How to complete this task
From the records below, return every line containing the word "Shift".

==========

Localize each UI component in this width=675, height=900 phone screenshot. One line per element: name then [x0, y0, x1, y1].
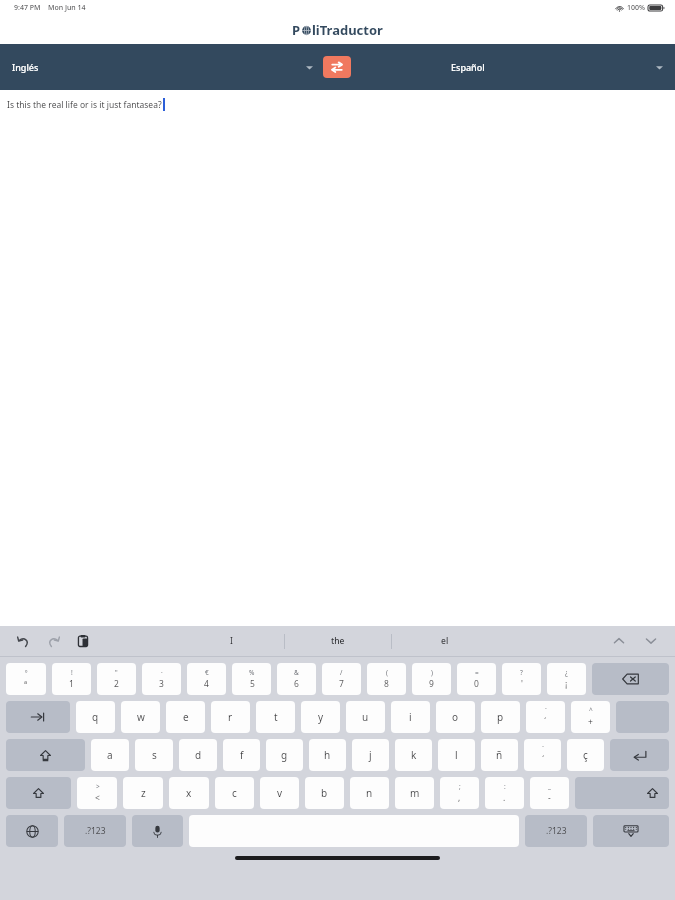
button[interactable]: ` — [526, 701, 565, 733]
button[interactable]: h — [309, 739, 346, 771]
button[interactable]: Tab — [6, 701, 70, 733]
button[interactable]: i — [391, 701, 430, 733]
button[interactable]: g — [266, 739, 303, 771]
staticText: j — [369, 748, 372, 762]
button[interactable]: & — [277, 663, 316, 695]
button[interactable]: ñ — [481, 739, 518, 771]
button[interactable]: ) — [412, 663, 451, 695]
button[interactable]: Hide keyboard — [593, 815, 669, 847]
button[interactable]: Undo — [14, 632, 32, 650]
button[interactable]: a — [91, 739, 129, 771]
button[interactable]: u — [346, 701, 385, 733]
button[interactable]: .?123 — [64, 815, 126, 847]
button[interactable]: z — [123, 777, 163, 809]
button[interactable]: > — [77, 777, 117, 809]
button[interactable]: " — [97, 663, 136, 695]
button[interactable]: ç — [567, 739, 604, 771]
button[interactable]: Shift — [6, 777, 71, 809]
button[interactable]: k — [395, 739, 432, 771]
button[interactable]: Swap languages — [323, 56, 351, 78]
staticText: € — [205, 668, 209, 677]
staticText: , — [458, 792, 461, 804]
staticText: liTraductor — [312, 21, 383, 39]
button[interactable]: x — [169, 777, 209, 809]
staticText: ( — [386, 668, 388, 677]
button[interactable]: Previous — [609, 631, 629, 651]
button[interactable]: Change language — [6, 815, 58, 847]
button[interactable]: m — [395, 777, 434, 809]
button[interactable]: o — [436, 701, 475, 733]
button[interactable]: Return — [610, 739, 669, 771]
button[interactable]: : — [485, 777, 524, 809]
staticText: g — [281, 748, 288, 762]
button[interactable]: Paste — [74, 632, 92, 650]
button[interactable]: l — [438, 739, 475, 771]
staticText: ^ — [589, 706, 593, 715]
staticText: + — [588, 716, 593, 728]
button[interactable]: ¨ — [524, 739, 561, 771]
button[interactable]: Caps lock — [6, 739, 85, 771]
button[interactable]: .?123 — [525, 815, 587, 847]
button[interactable]: c — [215, 777, 254, 809]
button[interactable]: t — [256, 701, 295, 733]
button[interactable]: w — [121, 701, 160, 733]
button[interactable]: Redo — [44, 632, 62, 650]
button[interactable]: p — [481, 701, 520, 733]
staticText: b — [321, 786, 328, 800]
staticText: ¿ — [565, 668, 568, 677]
button[interactable]: ! — [52, 663, 91, 695]
button[interactable]: € — [187, 663, 226, 695]
button[interactable]: ? — [502, 663, 541, 695]
staticText: ) — [431, 668, 433, 677]
button[interactable]: r — [211, 701, 250, 733]
staticText: ¡ — [565, 678, 568, 690]
button[interactable]: s — [135, 739, 173, 771]
button[interactable]: Shift — [575, 777, 669, 809]
button[interactable]: = — [457, 663, 496, 695]
button[interactable]: d — [179, 739, 217, 771]
button[interactable]: f — [223, 739, 260, 771]
staticText: P — [292, 21, 301, 39]
staticText: .?123 — [546, 825, 567, 837]
button[interactable]: I — [178, 626, 284, 656]
staticText: 8 — [384, 678, 389, 690]
button[interactable]: b — [305, 777, 344, 809]
button[interactable]: · — [142, 663, 181, 695]
button[interactable]: ( — [367, 663, 406, 695]
button[interactable]: ¿ — [547, 663, 586, 695]
button[interactable]: Español — [351, 44, 675, 90]
button[interactable]: the — [285, 626, 391, 656]
button[interactable]: Next — [641, 631, 661, 651]
button[interactable]: n — [350, 777, 389, 809]
button[interactable]: / — [322, 663, 361, 695]
button[interactable]: Is this the real life or is it just fant… — [0, 90, 675, 626]
button[interactable]: Inglés — [0, 44, 323, 90]
button[interactable]: v — [260, 777, 299, 809]
staticText: ? — [520, 668, 523, 677]
button[interactable]: ^ — [571, 701, 610, 733]
button[interactable]: _ — [530, 777, 569, 809]
button[interactable]: q — [76, 701, 115, 733]
staticText: q — [92, 710, 99, 724]
staticText: : — [504, 782, 506, 791]
button[interactable]: º — [6, 663, 46, 695]
staticText: Inglés — [12, 61, 39, 73]
staticText: u — [362, 710, 369, 724]
staticText: 4 — [204, 678, 209, 690]
button[interactable]: j — [352, 739, 389, 771]
staticText: ç — [583, 748, 588, 762]
button[interactable]: y — [301, 701, 340, 733]
staticText: · — [161, 668, 163, 677]
staticText: n — [366, 786, 373, 800]
staticText: I — [230, 635, 233, 647]
button[interactable]: Dictate — [132, 815, 183, 847]
button[interactable]: Backspace — [592, 663, 669, 695]
button[interactable]: % — [232, 663, 271, 695]
button[interactable]: ; — [440, 777, 479, 809]
staticText: 6 — [294, 678, 299, 690]
button[interactable]: el — [392, 626, 498, 656]
staticText: el — [441, 635, 449, 647]
button[interactable]: e — [166, 701, 205, 733]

==========

Reply to the exercise
button[interactable]: Shift — [6, 777, 71, 809]
button[interactable]: Shift — [575, 777, 669, 809]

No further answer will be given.